一方で、市場の反応は分かれている。GooglebookはGoogle I/O 2026で発表された後、追加情報がほとんど出ておらず、製品名そのものになじみが薄いとの声もあった。流出画像に対しては好意的な反応もあるが、「Googlebookとは何か」「高性能Chromebookなのか」といった声もあり、製品の立ち位置はまだ十分に浸透していない。

価格への警戒感もある。2026年下半期にかけてRAMコストの上昇が見込まれる中、ノートPC市場全体で価格への敏感さが高まっているためだ。
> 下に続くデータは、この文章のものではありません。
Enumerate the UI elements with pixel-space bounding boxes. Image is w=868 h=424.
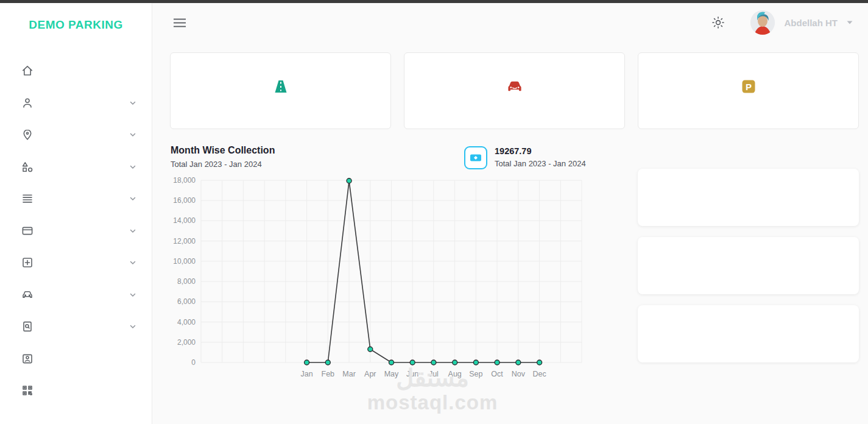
chevron-down-icon [129, 163, 137, 171]
svg-text:Dec: Dec [532, 370, 546, 378]
booked-car-icon [506, 78, 523, 95]
total-collection-value: 19267.79 [495, 146, 586, 156]
road-icon [272, 78, 289, 95]
sidebar-item-category[interactable] [0, 151, 152, 183]
home-icon [21, 65, 34, 77]
svg-text:Nov: Nov [512, 370, 526, 378]
total-collection-badge: 19267.79 Total Jan 2023 - Jan 2024 [464, 146, 586, 169]
sidebar-menu [0, 55, 152, 407]
watermark-domain: mostaql.com [341, 391, 524, 414]
money-icon [464, 146, 487, 169]
svg-text:0: 0 [191, 358, 196, 367]
sidebar: DEMO PARKING [0, 3, 152, 424]
svg-text:Mar: Mar [342, 370, 356, 378]
monthly-collection-card [638, 237, 859, 294]
svg-text:Aug: Aug [448, 370, 462, 378]
svg-text:P: P [745, 82, 751, 92]
collection-cards [638, 169, 859, 373]
theme-toggle-sun-icon[interactable] [711, 16, 725, 29]
floor-icon [21, 193, 34, 205]
svg-text:Apr: Apr [364, 370, 376, 378]
chart-title: Month Wise Collection [171, 145, 275, 156]
chevron-down-icon [129, 99, 137, 107]
report-icon [21, 320, 34, 333]
qrcode-icon [21, 384, 34, 397]
svg-text:May: May [384, 370, 399, 378]
category-icon [21, 161, 34, 173]
svg-text:Jan: Jan [301, 370, 313, 378]
avatar [750, 10, 775, 35]
chevron-down-icon [129, 194, 137, 203]
svg-text:14,000: 14,000 [173, 216, 196, 225]
svg-text:16,000: 16,000 [173, 196, 196, 205]
chart-subtitle: Total Jan 2023 - Jan 2024 [171, 160, 275, 169]
stats-row: P [170, 52, 859, 129]
svg-text:Oct: Oct [491, 370, 503, 378]
svg-text:6,000: 6,000 [177, 297, 196, 306]
svg-text:12,000: 12,000 [173, 237, 196, 246]
window-top-strip [0, 0, 868, 3]
sidebar-item-parking-setup[interactable] [0, 247, 152, 279]
stat-card-total-booked-slots [404, 52, 625, 129]
chevron-down-icon [129, 130, 137, 139]
hamburger-menu-icon[interactable] [174, 18, 186, 27]
topbar: Abdellah HT [152, 3, 868, 42]
user-icon [21, 97, 34, 109]
chart-header: Month Wise Collection Total Jan 2023 - J… [171, 145, 275, 169]
credit-card-icon [21, 225, 34, 237]
svg-text:Feb: Feb [322, 370, 335, 378]
month-wise-collection-chart: 02,0004,0006,0008,00010,00012,00014,0001… [164, 174, 591, 384]
sidebar-item-tariff[interactable] [0, 215, 152, 247]
chevron-down-icon [129, 227, 137, 235]
profile-icon [21, 353, 34, 365]
map-pin-icon [21, 129, 34, 141]
app-logo: DEMO PARKING [0, 18, 152, 32]
sidebar-item-floor[interactable] [0, 183, 152, 215]
sidebar-item-profile[interactable] [0, 343, 152, 375]
sidebar-item-qrcode[interactable] [0, 375, 152, 407]
svg-text:Jul: Jul [429, 370, 439, 378]
car-outline-icon [21, 289, 34, 301]
chevron-down-icon [129, 258, 137, 267]
svg-text:10,000: 10,000 [173, 257, 196, 266]
user-menu[interactable]: Abdellah HT [725, 10, 855, 35]
total-collection-caption: Total Jan 2023 - Jan 2024 [495, 159, 586, 168]
svg-text:8,000: 8,000 [177, 277, 196, 286]
user-name: Abdellah HT [784, 18, 838, 28]
chevron-down-icon [845, 18, 855, 27]
svg-text:2,000: 2,000 [177, 338, 196, 347]
sidebar-item-place[interactable] [0, 119, 152, 151]
svg-text:18,000: 18,000 [173, 176, 196, 185]
chevron-down-icon [129, 322, 137, 331]
svg-text:Jun: Jun [406, 370, 418, 378]
plus-square-icon [21, 256, 34, 269]
svg-text:4,000: 4,000 [177, 318, 196, 327]
stat-card-total-slots [170, 52, 391, 129]
parking-sign-icon: P [740, 78, 757, 95]
sidebar-item-dashboard[interactable] [0, 55, 152, 87]
yearly-collection-card [638, 305, 859, 362]
stat-card-total-available-slots: P [638, 52, 859, 129]
daily-collection-card [638, 169, 859, 226]
chevron-down-icon [129, 291, 137, 299]
svg-text:Sep: Sep [469, 370, 482, 378]
sidebar-item-report[interactable] [0, 311, 152, 343]
sidebar-item-user[interactable] [0, 87, 152, 119]
sidebar-item-parking[interactable] [0, 279, 152, 311]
Googlebookがプレミアム製品群として定着するには、AI機能だけでなく、価格と実用性、既存Chromebookとの差別化を明確に示す必要がある。

Googlebookは発表当初から、AI偏重の戦略に対する反発も受けていた。一部ユーザーにはAI機能を前面に出しすぎているとの見方もあり、Googleが世論を踏まえて情報公開のペースを調整していた可能性も指摘されている。今回の流出後も、外観は無難との評価がある一方、名称への違和感や高価格化への懸念は残ったままだ。

9月にも見込まれる正式発表は、単なる新製品の披露にとどまらず、Googlebookの市場での位置付けを見極める場になりそうだ。GoogleとLenovoが実際の利用シーンやアプリ互換性、AI機能の必要性をどこまで説得力を持って示せるかが、初期評価を左右することになりそうだ。